:: What you should do ::
Your answer should consist of the lines in the data below that contain "account".

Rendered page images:
————
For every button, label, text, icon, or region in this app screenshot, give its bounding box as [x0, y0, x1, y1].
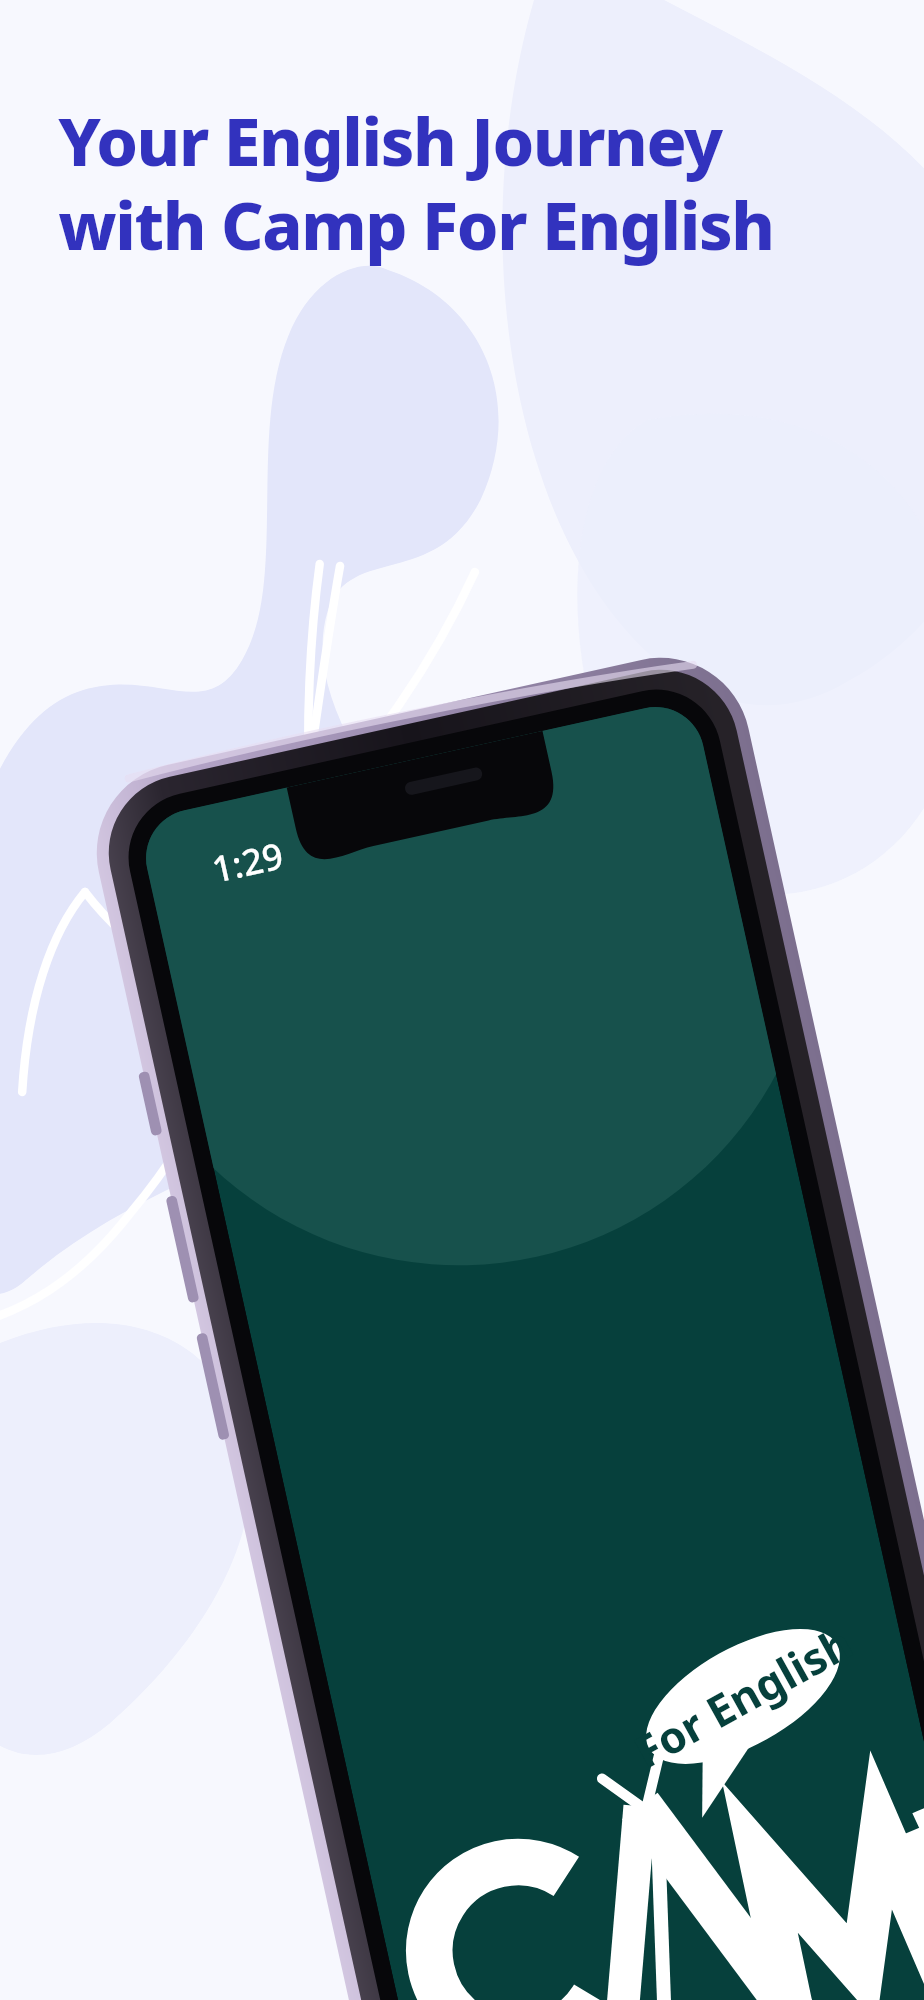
button[interactable]: Camp For English promo screen: [0, 0, 924, 2000]
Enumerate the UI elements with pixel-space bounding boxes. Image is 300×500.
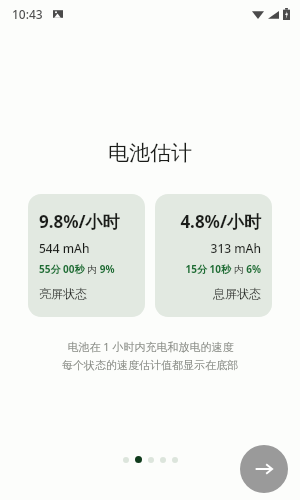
- button[interactable]: 9.8%/小时: [28, 194, 145, 317]
- staticText: 4.8%/小时: [180, 210, 261, 233]
- staticText: 每个状态的速度估计值都显示在底部: [62, 358, 238, 372]
- staticText: 9.8%/小时: [39, 210, 120, 233]
- staticText: 亮屏状态: [39, 286, 87, 301]
- staticText: 544 mAh: [39, 240, 90, 256]
- staticText: 313 mAh: [210, 240, 261, 256]
- staticText: 55分 00秒 内 9%: [39, 262, 115, 276]
- button[interactable]: Next: [240, 445, 288, 493]
- staticText: 15分 10秒 内 6%: [185, 262, 261, 276]
- staticText: 息屏状态: [213, 286, 261, 301]
- staticText: 10:43: [12, 6, 43, 22]
- staticText: 电池估计: [108, 140, 192, 166]
- staticText: 电池在 1 小时内充电和放电的速度: [67, 339, 234, 354]
- button[interactable]: 4.8%/小时: [155, 194, 272, 317]
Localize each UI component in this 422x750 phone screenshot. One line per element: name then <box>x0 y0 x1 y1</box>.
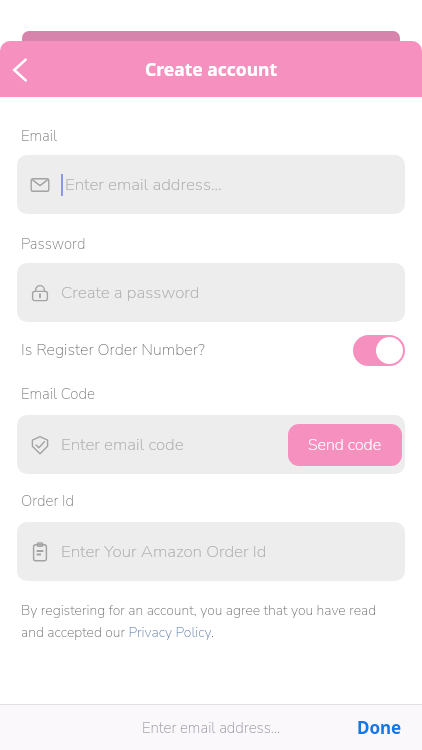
staticText: Enter email address... <box>142 718 281 738</box>
staticText: By registering for an account, you agree… <box>21 601 377 642</box>
button[interactable]: Enter Your Amazon Order Id <box>17 522 405 581</box>
staticText: Is Register Order Number? <box>21 339 205 361</box>
button[interactable]: Enter email address... <box>17 155 405 214</box>
button[interactable]: Create a password <box>17 263 405 322</box>
staticText: Create account <box>145 57 278 81</box>
staticText: Enter email code <box>61 433 184 456</box>
staticText: Enter Your Amazon Order Id <box>61 540 267 563</box>
staticText: Create a password <box>61 281 200 304</box>
staticText: Password <box>21 234 86 254</box>
staticText: Email Code <box>21 384 95 404</box>
button[interactable]: Done <box>357 716 402 739</box>
button[interactable]: Enter email code <box>17 415 405 474</box>
button[interactable]: Back <box>0 47 44 91</box>
staticText: Email <box>21 126 58 146</box>
button[interactable]: Register order number toggle <box>353 335 405 366</box>
staticText: Send code <box>308 434 382 456</box>
staticText: Order Id <box>21 491 75 511</box>
button[interactable]: Send code <box>288 424 402 466</box>
staticText: Done <box>357 716 402 739</box>
staticText: Enter email address... <box>65 173 222 196</box>
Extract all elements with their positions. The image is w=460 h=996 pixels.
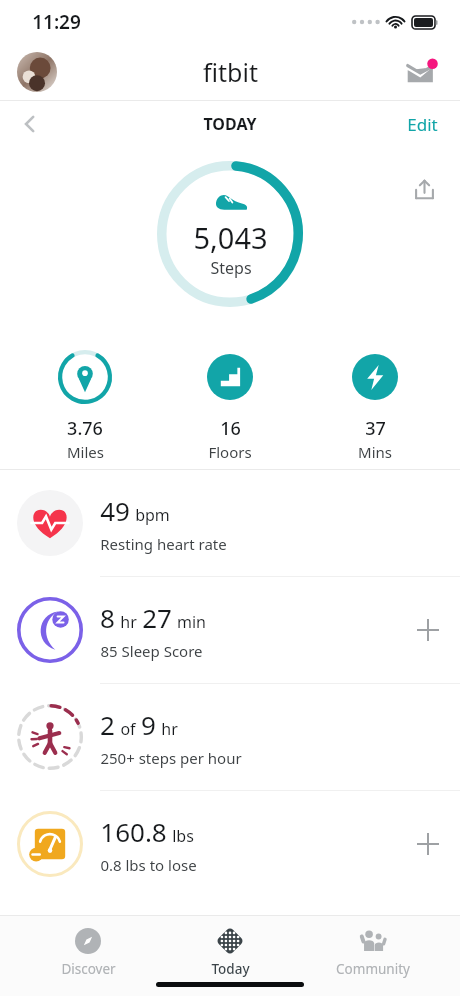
staticText: 27 bbox=[142, 600, 172, 635]
button[interactable]: Messages bbox=[404, 53, 442, 91]
staticText: Floors bbox=[208, 442, 252, 462]
staticText: 11:29 bbox=[32, 9, 81, 35]
button[interactable]: Back bbox=[10, 104, 50, 144]
button[interactable]: 160.8 bbox=[0, 791, 460, 897]
button[interactable]: 49 bbox=[0, 470, 460, 576]
button[interactable]: Add bbox=[406, 822, 450, 866]
staticText: 5,043 bbox=[193, 218, 268, 257]
button[interactable]: 16 bbox=[170, 347, 290, 464]
staticText: 3.76 bbox=[67, 416, 103, 441]
staticText: Miles bbox=[67, 442, 104, 462]
staticText: Community bbox=[336, 960, 410, 978]
staticText: min bbox=[177, 611, 206, 633]
staticText: hr bbox=[161, 718, 178, 740]
staticText: 49 bbox=[100, 493, 130, 528]
button[interactable]: 2 bbox=[0, 684, 460, 790]
staticText: 8 bbox=[100, 600, 115, 635]
staticText: fitbit bbox=[203, 55, 258, 89]
button[interactable]: Add bbox=[406, 608, 450, 652]
staticText: 85 Sleep Score bbox=[100, 641, 203, 661]
button[interactable]: 3.76 bbox=[25, 347, 145, 464]
button[interactable]: 5,043 bbox=[157, 161, 303, 307]
staticText: Discover bbox=[61, 960, 116, 978]
staticText: hr bbox=[120, 611, 137, 633]
button[interactable]: 37 bbox=[315, 347, 435, 464]
staticText: 16 bbox=[220, 416, 241, 441]
staticText: bpm bbox=[135, 504, 170, 526]
staticText: 250+ steps per hour bbox=[100, 748, 242, 768]
staticText: Today bbox=[211, 960, 250, 978]
staticText: 2 bbox=[100, 707, 115, 742]
staticText: 0.8 lbs to lose bbox=[100, 855, 197, 875]
staticText: Edit bbox=[407, 113, 438, 136]
button[interactable]: Today bbox=[175, 924, 285, 980]
staticText: lbs bbox=[172, 825, 194, 847]
staticText: of bbox=[120, 718, 136, 740]
staticText: 9 bbox=[141, 707, 156, 742]
button[interactable]: Edit bbox=[401, 107, 444, 142]
button[interactable]: 8 bbox=[0, 577, 460, 683]
button[interactable]: Share bbox=[404, 169, 444, 209]
staticText: 160.8 bbox=[100, 814, 167, 849]
staticText: Resting heart rate bbox=[100, 534, 227, 554]
button[interactable]: Discover bbox=[33, 924, 143, 980]
button[interactable]: Profile bbox=[17, 52, 57, 92]
staticText: TODAY bbox=[203, 113, 257, 135]
staticText: Mins bbox=[358, 442, 392, 462]
staticText: Steps bbox=[210, 257, 252, 279]
button[interactable]: Community bbox=[318, 924, 428, 980]
staticText: 37 bbox=[365, 416, 386, 441]
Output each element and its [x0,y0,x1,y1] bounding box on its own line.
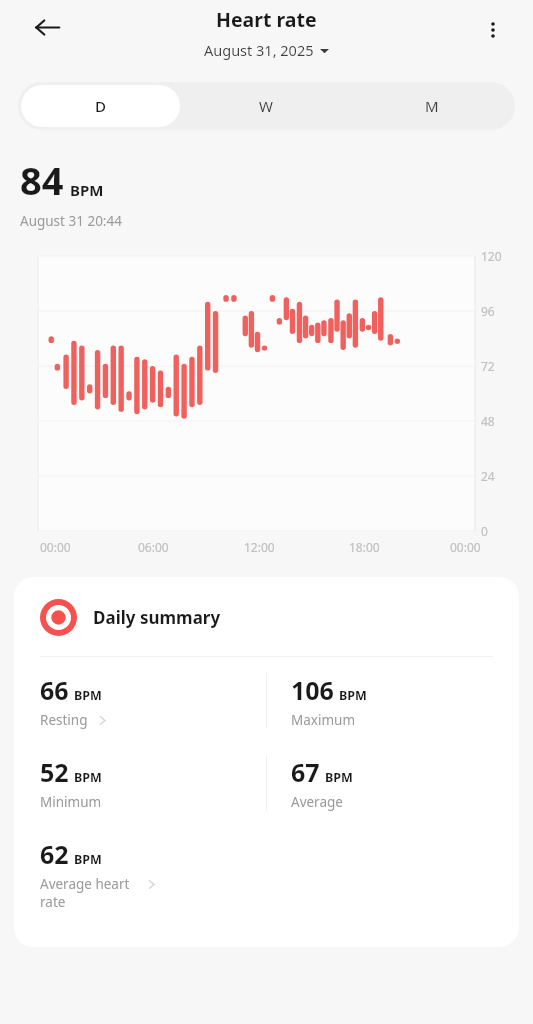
————
:: Task solution ::
staticText: By registering for an account, you agree… <box>21 601 377 642</box>
staticText: Create account <box>145 57 278 81</box>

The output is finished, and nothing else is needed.